26 Sep, 2009

12 commits

  • Sometimes we only want to write pages from a specific super_block,
    so allow that to be passed in.

    This fixes a problem with commit 56a131dcf7ed36c3c6e36bea448b674ea85ed5bb
    causing writeback on all super_blocks on a bdi, where we only really
    want to sync a specific sb from writeback_inodes_sb().

    Signed-off-by: Jens Axboe

    Jens Axboe
     
  • Pointless to iterate other devices looking for a super, when
    we have a bdi mapping.

    Signed-off-by: Jens Axboe

    Jens Axboe
     
  • Debug traces show that in per-bdi writeback, the inode under writeback
    almost always get redirtied by a busy dirtier. We used to call
    redirty_tail() in this case, which could delay inode for up to 30s.

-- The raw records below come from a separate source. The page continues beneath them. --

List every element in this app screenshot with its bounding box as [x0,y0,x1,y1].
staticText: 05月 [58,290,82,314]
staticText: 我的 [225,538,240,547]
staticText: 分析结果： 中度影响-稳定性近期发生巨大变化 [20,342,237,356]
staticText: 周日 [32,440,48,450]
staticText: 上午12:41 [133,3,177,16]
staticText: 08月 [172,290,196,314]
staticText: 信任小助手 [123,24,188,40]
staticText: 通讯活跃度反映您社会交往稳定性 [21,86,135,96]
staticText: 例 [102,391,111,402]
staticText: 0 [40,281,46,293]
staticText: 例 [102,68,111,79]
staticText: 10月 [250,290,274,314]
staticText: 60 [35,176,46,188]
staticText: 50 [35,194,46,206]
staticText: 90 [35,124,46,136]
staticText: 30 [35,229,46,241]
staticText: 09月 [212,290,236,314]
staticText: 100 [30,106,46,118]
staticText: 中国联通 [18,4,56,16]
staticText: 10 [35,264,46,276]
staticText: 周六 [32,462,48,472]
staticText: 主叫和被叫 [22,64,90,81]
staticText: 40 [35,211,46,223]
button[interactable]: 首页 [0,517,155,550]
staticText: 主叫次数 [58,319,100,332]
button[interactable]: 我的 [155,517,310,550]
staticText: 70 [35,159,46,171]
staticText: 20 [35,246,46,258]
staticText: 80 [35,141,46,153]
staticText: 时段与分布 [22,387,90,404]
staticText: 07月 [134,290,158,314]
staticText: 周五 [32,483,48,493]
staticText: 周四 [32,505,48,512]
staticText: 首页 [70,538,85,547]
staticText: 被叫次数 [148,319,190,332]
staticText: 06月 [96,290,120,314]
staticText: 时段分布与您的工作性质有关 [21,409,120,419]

    This is unacceptable because it now happens so frequently for plain cp/dd,
    that the accumulated delays could make writeback of big files very slow.

    So let's distinguish between data redirty and metadata only redirty.
    The first one is caused by a busy dirtier, while the latter one could
    happen in XFS, NFS, etc. when they are doing delalloc or updating isize.

    The inode being busy dirtied will now be requeued for next io, while
    the inode being redirtied by fs will continue to be delayed to avoid
    repeated IO.

    CC: Jan Kara
    CC: Theodore Ts'o
    CC: Dave Chinner
    CC: Chris Mason
    CC: Christoph Hellwig
    Signed-off-by: Wu Fengguang
    Signed-off-by: Jens Axboe

    Wu Fengguang
     
  • Currently we pin the inode->i_sb for every single inode. This
    increases cache traffic on sb->s_umount sem. Lets instead
    cache the inode sb pin state and keep the super_block pinned
    for as long as keep writing out inodes from the same
    super_block.

    Signed-off-by: Jens Axboe

    Jens Axboe
     
  • If we only moved inodes from a single super_block to the temporary
    list, there's no point in doing a resort for multiple super_blocks.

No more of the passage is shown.